EXERCISE INPUTS:
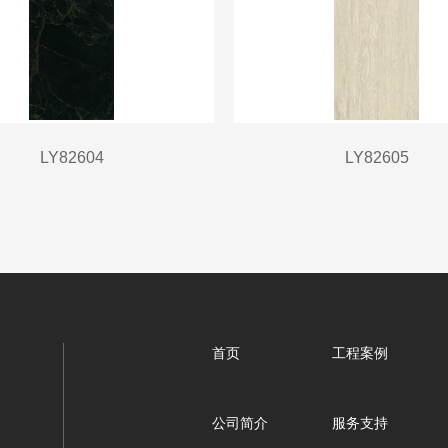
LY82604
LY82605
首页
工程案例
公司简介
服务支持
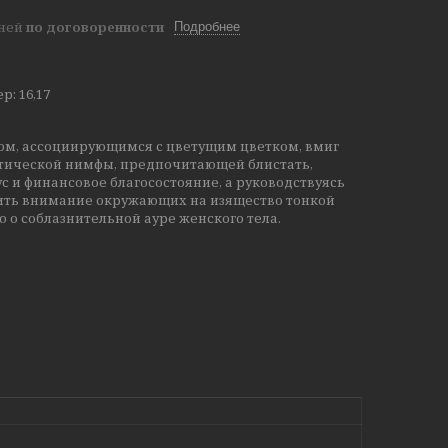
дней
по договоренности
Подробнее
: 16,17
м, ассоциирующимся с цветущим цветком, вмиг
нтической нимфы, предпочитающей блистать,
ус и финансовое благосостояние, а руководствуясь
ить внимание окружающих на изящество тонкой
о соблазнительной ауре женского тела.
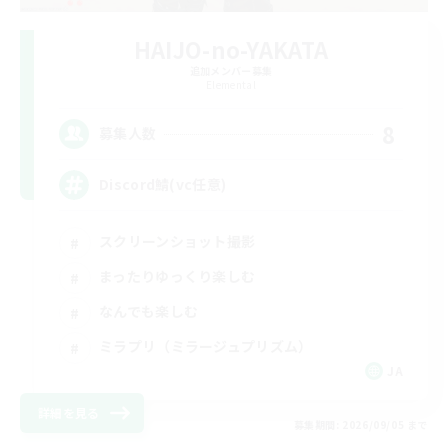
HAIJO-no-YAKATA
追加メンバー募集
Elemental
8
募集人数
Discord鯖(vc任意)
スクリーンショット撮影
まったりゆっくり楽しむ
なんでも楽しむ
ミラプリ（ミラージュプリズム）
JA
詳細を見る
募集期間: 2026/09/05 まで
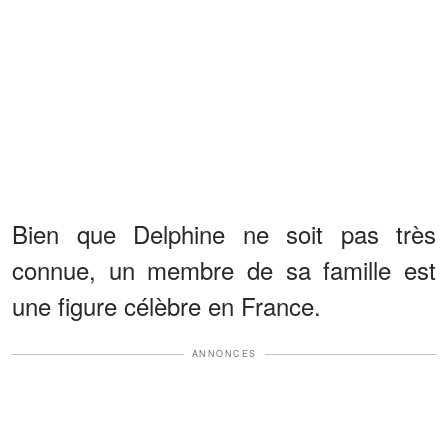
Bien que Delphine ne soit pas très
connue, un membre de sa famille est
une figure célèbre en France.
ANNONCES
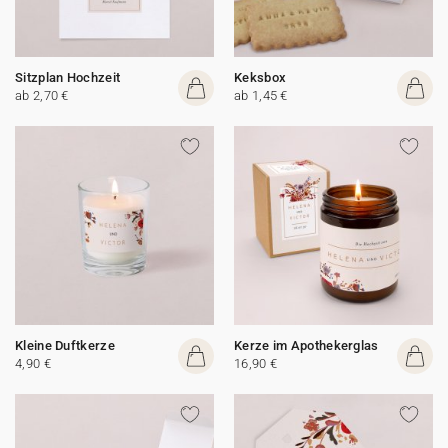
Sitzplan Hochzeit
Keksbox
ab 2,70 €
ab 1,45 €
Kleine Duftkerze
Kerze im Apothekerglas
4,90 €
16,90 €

...

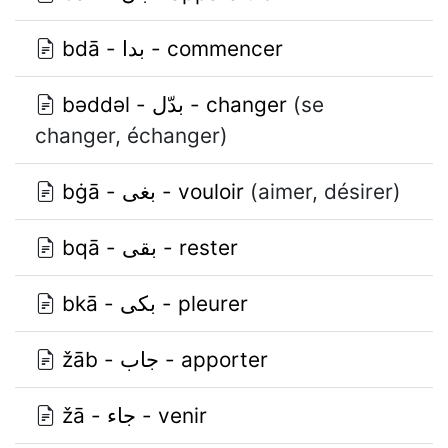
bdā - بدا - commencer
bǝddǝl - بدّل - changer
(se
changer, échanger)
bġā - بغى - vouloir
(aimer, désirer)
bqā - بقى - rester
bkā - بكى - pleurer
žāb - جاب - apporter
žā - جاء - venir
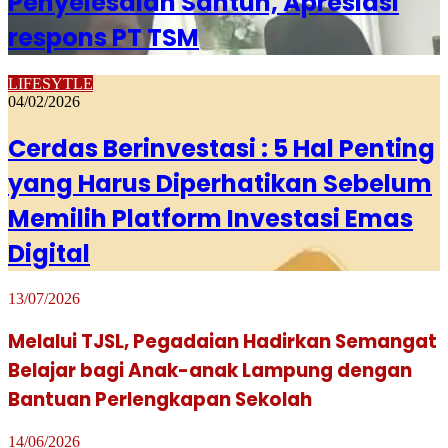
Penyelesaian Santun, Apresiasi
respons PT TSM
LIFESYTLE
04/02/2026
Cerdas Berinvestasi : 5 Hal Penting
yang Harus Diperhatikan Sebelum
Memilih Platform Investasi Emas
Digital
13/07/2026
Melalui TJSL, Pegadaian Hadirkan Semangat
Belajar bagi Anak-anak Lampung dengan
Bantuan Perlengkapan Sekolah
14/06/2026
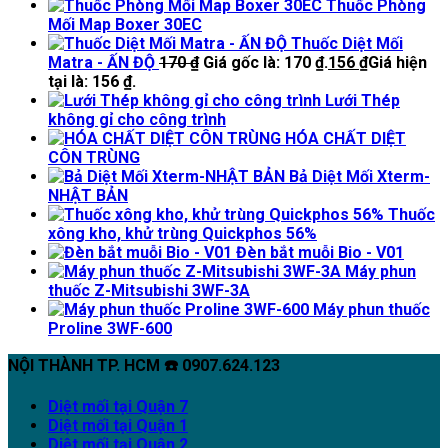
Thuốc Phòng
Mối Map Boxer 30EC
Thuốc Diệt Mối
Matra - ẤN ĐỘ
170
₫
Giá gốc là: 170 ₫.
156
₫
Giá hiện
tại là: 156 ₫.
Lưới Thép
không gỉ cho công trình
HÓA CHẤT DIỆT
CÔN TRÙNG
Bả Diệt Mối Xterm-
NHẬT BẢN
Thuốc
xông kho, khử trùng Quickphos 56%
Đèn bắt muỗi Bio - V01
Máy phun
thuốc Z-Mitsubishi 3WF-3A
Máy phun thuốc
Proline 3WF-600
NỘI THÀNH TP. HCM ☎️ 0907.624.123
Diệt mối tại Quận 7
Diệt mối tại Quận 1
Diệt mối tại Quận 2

REQUIRED ACTION:
Using the records above, repeat exactly the run of lines that starts with the line with "bqā - بقى - rester" and goes on through the line with "Diệt mối tại Quận 2"; omit each picture.

FINISHED TASK:
bqā - بقى - rester
bkā - بكى - pleurer
žāb - جاب - apporter
žā - جاء - venir
Penyelesaian Santun, Apresiasi
respons PT TSM
LIFESYTLE
04/02/2026
Cerdas Berinvestasi : 5 Hal Penting
yang Harus Diperhatikan Sebelum
Memilih Platform Investasi Emas
Digital
13/07/2026
Melalui TJSL, Pegadaian Hadirkan Semangat
Belajar bagi Anak-anak Lampung dengan
Bantuan Perlengkapan Sekolah
14/06/2026
Thuốc Phòng
Mối Map Boxer 30EC
Thuốc Diệt Mối
Matra - ẤN ĐỘ
170
₫
Giá gốc là: 170 ₫.
156
₫
Giá hiện
tại là: 156 ₫.
Lưới Thép
không gỉ cho công trình
HÓA CHẤT DIỆT
CÔN TRÙNG
Bả Diệt Mối Xterm-
NHẬT BẢN
Thuốc
xông kho, khử trùng Quickphos 56%
Đèn bắt muỗi Bio - V01
Máy phun
thuốc Z-Mitsubishi 3WF-3A
Máy phun thuốc
Proline 3WF-600
NỘI THÀNH TP. HCM ☎️ 0907.624.123
Diệt mối tại Quận 7
Diệt mối tại Quận 1
Diệt mối tại Quận 2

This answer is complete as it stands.